Thomas Hare

Thomas Hare

Hare was said to have been 'conspicuous for great industry – to have wide interests in life and clearness of intellectual vision'. He was a member of the London-based Political Economy Club and the British Dictionary of National Biography says of him:

Hare's energies were concentrated in an attempt to devise a system which would secure proportional representation of all classes in the United Kingdom, including minorities in the House of Commons and other electoral assemblies.
His original electoral system ideas included making England one huge constituency (later he changed this to seven or eight hundred constituencies) and that each voter would sign and check his vote. By 1873, however, he had adapted his ideas to take account of the secret ballot. Under Hare's method, simply dividing the vote by the number of seats constituted the quota, and then the surplus was expected to be distributed 'at random'.

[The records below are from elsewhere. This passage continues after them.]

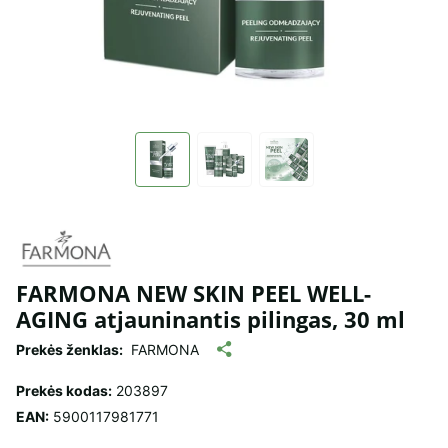
FARMONA NEW SKIN PEEL WELL-
AGING atjauninantis pilingas, 30 ml
Prekės ženklas:
FARMONA
Prekės kodas:
203897
EAN:
5900117981771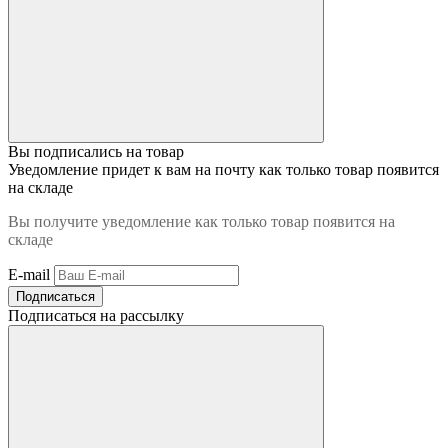
Вы подписались на товар
Уведомление придет к вам на почту как только товар появится
на складе
Вы получите уведомление как только товар появится на
складе
E-mail
Подписаться
Подписаться на рассылку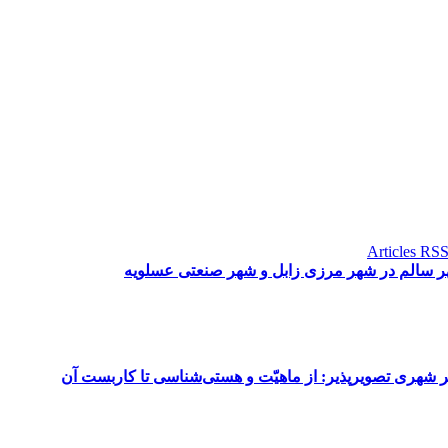
 شهری تصویرپذیر: از ماهیّت‌ و هستی‌شناسی تا کاربست آن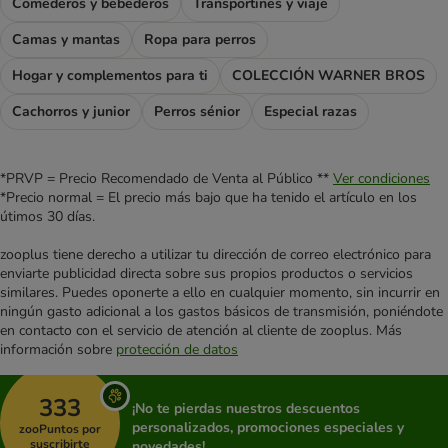
Comederos y bebederos
Transportines y viaje
Camas y mantas
Ropa para perros
Hogar y complementos para ti
COLECCIÓN WARNER BROS
Cachorros y junior
Perros sénior
Especial razas
*PRVP = Precio Recomendado de Venta al Público **
Ver condiciones
*Precio normal = El precio más bajo que ha tenido el artículo en los
útimos 30 días.
zooplus tiene derecho a utilizar tu dirección de correo electrónico para
enviarte publicidad directa sobre sus propios productos o servicios
similares. Puedes oponerte a ello en cualquier momento, sin incurrir en
ningún gasto adicional a los gastos básicos de transmisión, poniéndote
en contacto con el servicio de atención al cliente de zooplus. Más
información sobre
protección de datos
333
¡No te pierdas nuestros descuentos
personalizados, promociones especiales y
zooPuntos por
suscribirte
novedades!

Hare's famous original work Machinery of Representation appeared in 1857 (in two editions)[2] and many editions of his equally famous Treatise on the Election of Representatives: Parliamentary and Municipal appeared between 1859 and 1873.[3] In the preface to the fourth edition he stated his belief that proportional representation would '... end the evils of corruption, violent discontent and restricted power of selection or voter choice'.[4] A great deal of writing on this theory developed and several societies were formed worldwide for its adoption, although Hare pointed out that his scheme was not meant to bear the title 'representation for minorities'. Moreover, he noted in the preface to his third edition a point that was to become a feature of Tasmanian politics:

Can it be supposed that the moment the electors are allowed a freedom of choice they will immediately be seized with a desire to vote for some distant candidate with whom they are unacquainted, rather than for those whom they know – who are near to them, whose speeches they have heard and who have personal recommendations to the favour and respect of the town and neighbourhood.
Finally, with the help of contemporaries such as John Stuart Mill and Catherine Helen Spence, Hare popularised the idea of proportional representation worldwide. The permanent recognition of his name in the Tasmanian system is perhaps appropriate despite little being left of his original proposals. His death in May 1891 occurred several years before the first use of proportional representation in Tasmania in 1897.

The former London headquarters of the Electoral Reform Society was named in his honour.